This execution can also be used for baseline analysis on AMD MI50/ MI60 systems. The Traveling Wave Electron Acceleration (TWEAC) science case used in this run is a representative science case for PIConGPU. This analysis was performed using a grid size of 240 x 272 x 224, and 10 time steps with the Mid-November Figure of Merit (FOM) run setup. In this report, we measure single GPU metrics for the three kernels, offer high level takeaways from the conducted analysis, and compare the profiling data from NSight Compute to that of NVProf. The Current xi Deposition kernel and Particle Push kernel both set up the particle attributes for running any physics simulation with PIConGPU, so it is crucial to improve the performance of these two kernels. Three kernels, Current Deposition (also known as Compute Current), Particle Push (Move and Mark), and Shift Particles are known to be some of the most time-consuming kernels in PIConGPU. The primary goal of this report is to focus on the evaluation of PIConGPU’s most time-intensive kernels using NVProf and NSight Suite. Additionally, the engineers wanted to take a closer look at the newest NVIDIA profiling tools which allows us to identify the most useful features on these tools and will provide an opportunity to compare it to new AMD and Cray’s performance analysis tool releases and provide feedback to our vendor partners on what features are most important and mission critical for CAAR efforts. Any bottlenecks that are observed via performance profiling on Summit are likely to also impact scalability on the Frontier-dev system and the Frontier Early Access (EA) system.

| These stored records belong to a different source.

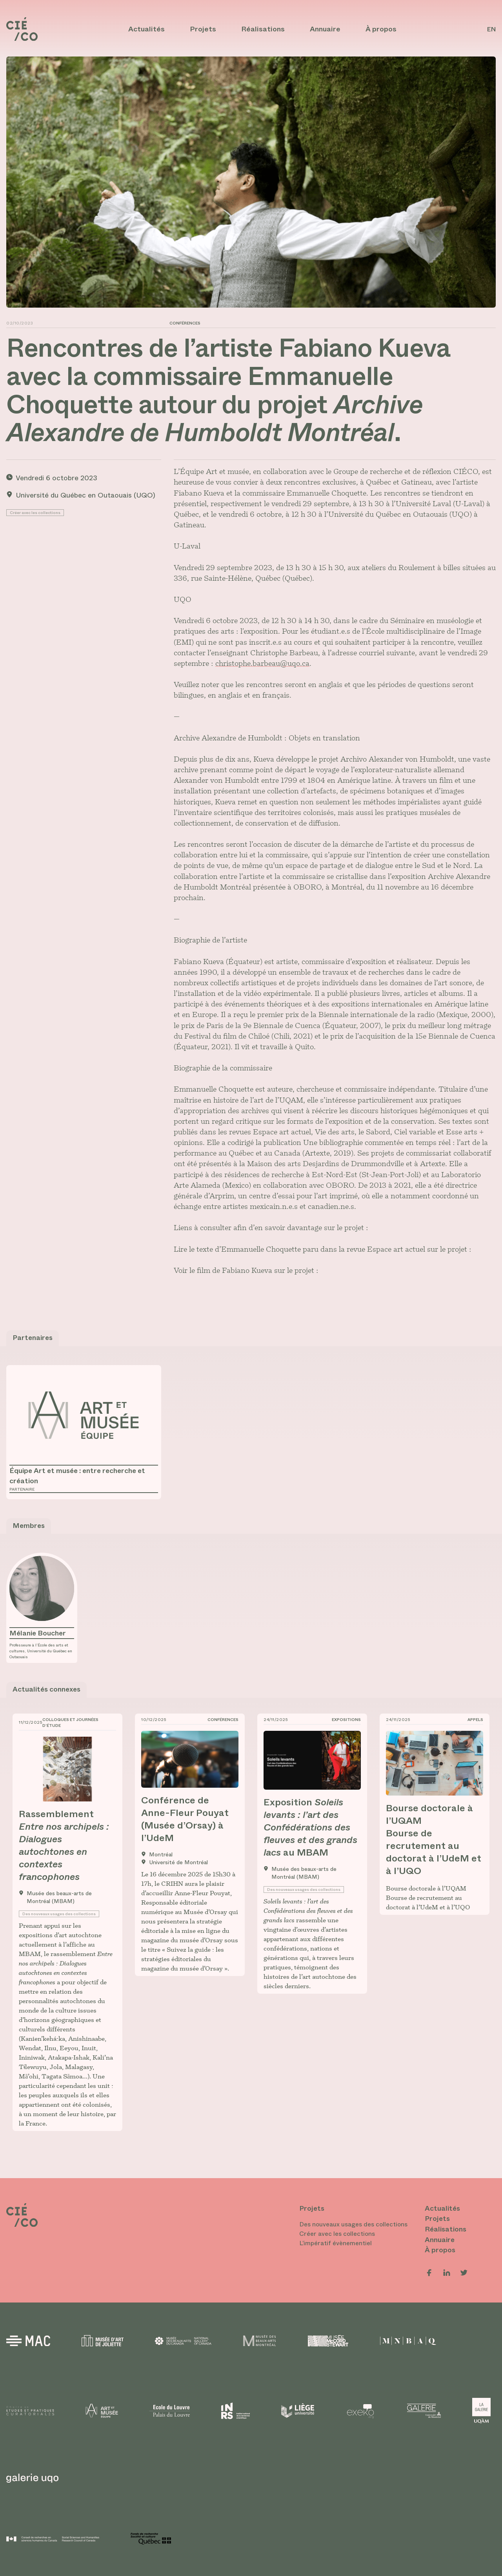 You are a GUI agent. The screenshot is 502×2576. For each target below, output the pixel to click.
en (491, 29)
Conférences (184, 323)
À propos (381, 29)
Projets (203, 29)
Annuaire (325, 29)
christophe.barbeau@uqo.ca (262, 663)
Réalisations (263, 29)
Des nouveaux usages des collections (59, 1914)
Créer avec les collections (35, 513)
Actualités (146, 29) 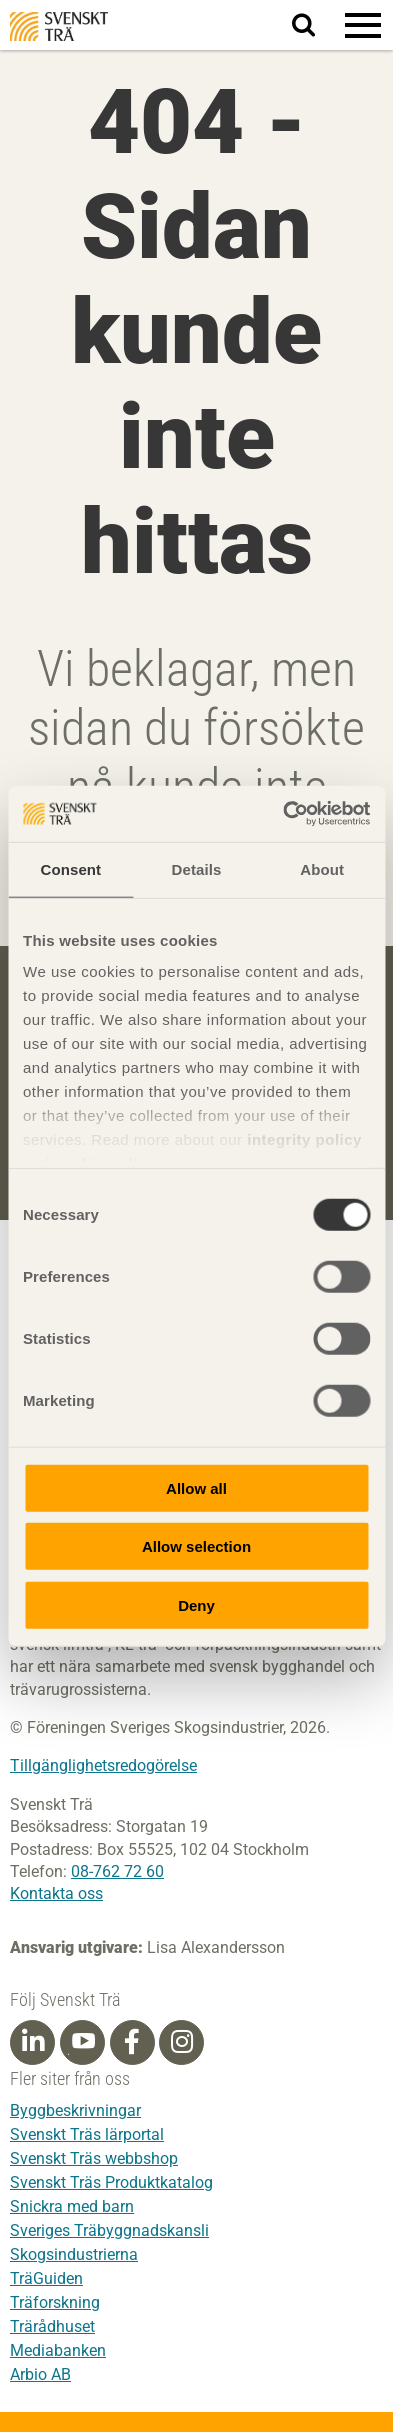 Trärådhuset (52, 2326)
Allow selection (196, 1546)
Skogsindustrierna (74, 2254)
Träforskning (55, 2302)
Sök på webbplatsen (315, 26)
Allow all (196, 1487)
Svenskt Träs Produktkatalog (111, 2182)
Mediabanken (58, 2350)
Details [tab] (197, 868)
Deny (196, 1604)
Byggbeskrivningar (75, 2110)
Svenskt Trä (59, 26)
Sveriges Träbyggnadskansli (109, 2230)
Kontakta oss (56, 1893)
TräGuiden (46, 2278)
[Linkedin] (33, 2042)
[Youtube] (82, 2042)
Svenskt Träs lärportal (87, 2134)
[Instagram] (182, 2042)
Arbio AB (40, 2374)
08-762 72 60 (117, 1871)
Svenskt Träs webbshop (94, 2158)
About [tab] (322, 868)
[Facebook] (132, 2042)
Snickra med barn (72, 2206)
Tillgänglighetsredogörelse (103, 1765)
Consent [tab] (70, 868)
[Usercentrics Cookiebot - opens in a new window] (283, 814)
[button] (363, 25)
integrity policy (304, 1139)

#CATE LAWRENCE READWRITE CODE#
To this effect, performance engineers on the PIConGPU team wanted to dive deep into the application to understand at the finest granularity, which portions of the code could be further optimized to exploit the hardware on Summit at it’s maximum potential and also to elucidate which key kernels should be tracked and optimized for the CAAR effort to port this code to Frontier. PIConGPU has been selected as one of the the eight applications for OLCF’s coveted Center for Accelerated Application Readiness (CAAR) program aimed at the facility’s Frontier supercomputer (OLCF’s first exascale system to launch in 2021), to partner with our vendors (primary vendors: AMD and Cray/HPE) ensuring that Frontier will be able to perform large-scale science when it opens to users in 2022.
#CATE LAWRENCE READWRITE FULL#
PIConGPU is a highly optimized application that runs production jobs at scale on a system Oak more » Ridge Leadership Facility’s (OLCF) Summit supercomputer (using the full machine at 4600 nodes at 98% of GPU utilization on all ~28000 NVIDIA Volta GPUs). While PIConGPU has been optimized for at least 5 years to run well on NVIDIA GPU-based clusters, there has been limited exploration by the development team of potential scalability bottlenecks using recently updated and new tools including NVIDIA’s NVProf tool and the brand-new NVIDIA NSight Suite (Systems and Compute) tools. PIConGPU, Particle In Cell on GPUs, is an open source simulations framework for plasma and laser-plasma physics used to develop advanced particle accelerators for radiation therapy of cancer, high energy physics and photon science. Our experiments show average weighted relative errors of ~19% and ~23% for five CORAL-2 (a collaboration between multiple US Department of Energy, DOE, labs to procure Exascale systems) and 12 Rodinia benchmarks respectively, without running the applications on the target future = , We present AHEAD, a profiling and modeling tool to quantify the impact of intra-node communication mechanism (e.g., PCI or NVLink) on application performance. To inform procurement decisions, supercomputing centers need the tools to quickly model the impact of changes of the node architectures on application performance. Accelerator-based architectures, however, add additional complexity due to node heterogeneity. 1 machine, the 200 petaflop Summit system at OLCF, is a GPU-based machine. Starting with the Titan supercomputer (at the Oak Ridge Leadership Computing Facility, OLCF) in 2012, top supercomputers have Increasingly leveraged the performance of GPUs to support large-scale computational science.